**TO DO**
Please find all lines in the data that hold the string "İşlem" and copy them.

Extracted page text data
============================================================
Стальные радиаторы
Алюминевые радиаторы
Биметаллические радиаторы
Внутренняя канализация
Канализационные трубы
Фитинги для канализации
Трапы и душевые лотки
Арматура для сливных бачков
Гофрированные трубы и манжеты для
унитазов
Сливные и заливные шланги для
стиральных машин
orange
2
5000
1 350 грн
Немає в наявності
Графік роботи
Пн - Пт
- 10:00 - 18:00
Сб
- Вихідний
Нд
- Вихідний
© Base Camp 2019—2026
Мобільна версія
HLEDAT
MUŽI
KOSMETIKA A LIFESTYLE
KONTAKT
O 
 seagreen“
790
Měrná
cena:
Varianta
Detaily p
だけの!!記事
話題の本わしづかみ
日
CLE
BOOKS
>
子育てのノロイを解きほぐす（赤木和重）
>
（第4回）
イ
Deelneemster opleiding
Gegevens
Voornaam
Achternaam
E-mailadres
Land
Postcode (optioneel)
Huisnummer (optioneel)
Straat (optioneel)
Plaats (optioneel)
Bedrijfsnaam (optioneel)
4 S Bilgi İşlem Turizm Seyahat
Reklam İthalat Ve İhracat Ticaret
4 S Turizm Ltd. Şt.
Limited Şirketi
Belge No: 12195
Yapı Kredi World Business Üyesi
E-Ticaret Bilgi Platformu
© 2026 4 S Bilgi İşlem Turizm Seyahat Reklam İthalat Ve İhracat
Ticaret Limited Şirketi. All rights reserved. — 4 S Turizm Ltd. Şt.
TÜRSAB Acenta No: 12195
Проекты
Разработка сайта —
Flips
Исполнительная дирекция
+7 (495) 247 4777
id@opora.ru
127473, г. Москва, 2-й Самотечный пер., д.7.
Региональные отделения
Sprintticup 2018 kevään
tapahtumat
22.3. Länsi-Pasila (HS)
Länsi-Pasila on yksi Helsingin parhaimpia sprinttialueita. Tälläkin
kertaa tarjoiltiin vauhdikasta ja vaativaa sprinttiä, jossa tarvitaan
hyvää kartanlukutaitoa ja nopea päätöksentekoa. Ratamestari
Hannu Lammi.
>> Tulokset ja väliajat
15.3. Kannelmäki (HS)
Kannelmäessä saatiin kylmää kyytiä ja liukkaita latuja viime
============================================================
**RESULT OF THIS EXERCISE**
4 S Bilgi İşlem Turizm Seyahat
© 2026 4 S Bilgi İşlem Turizm Seyahat Reklam İthalat Ve İhracat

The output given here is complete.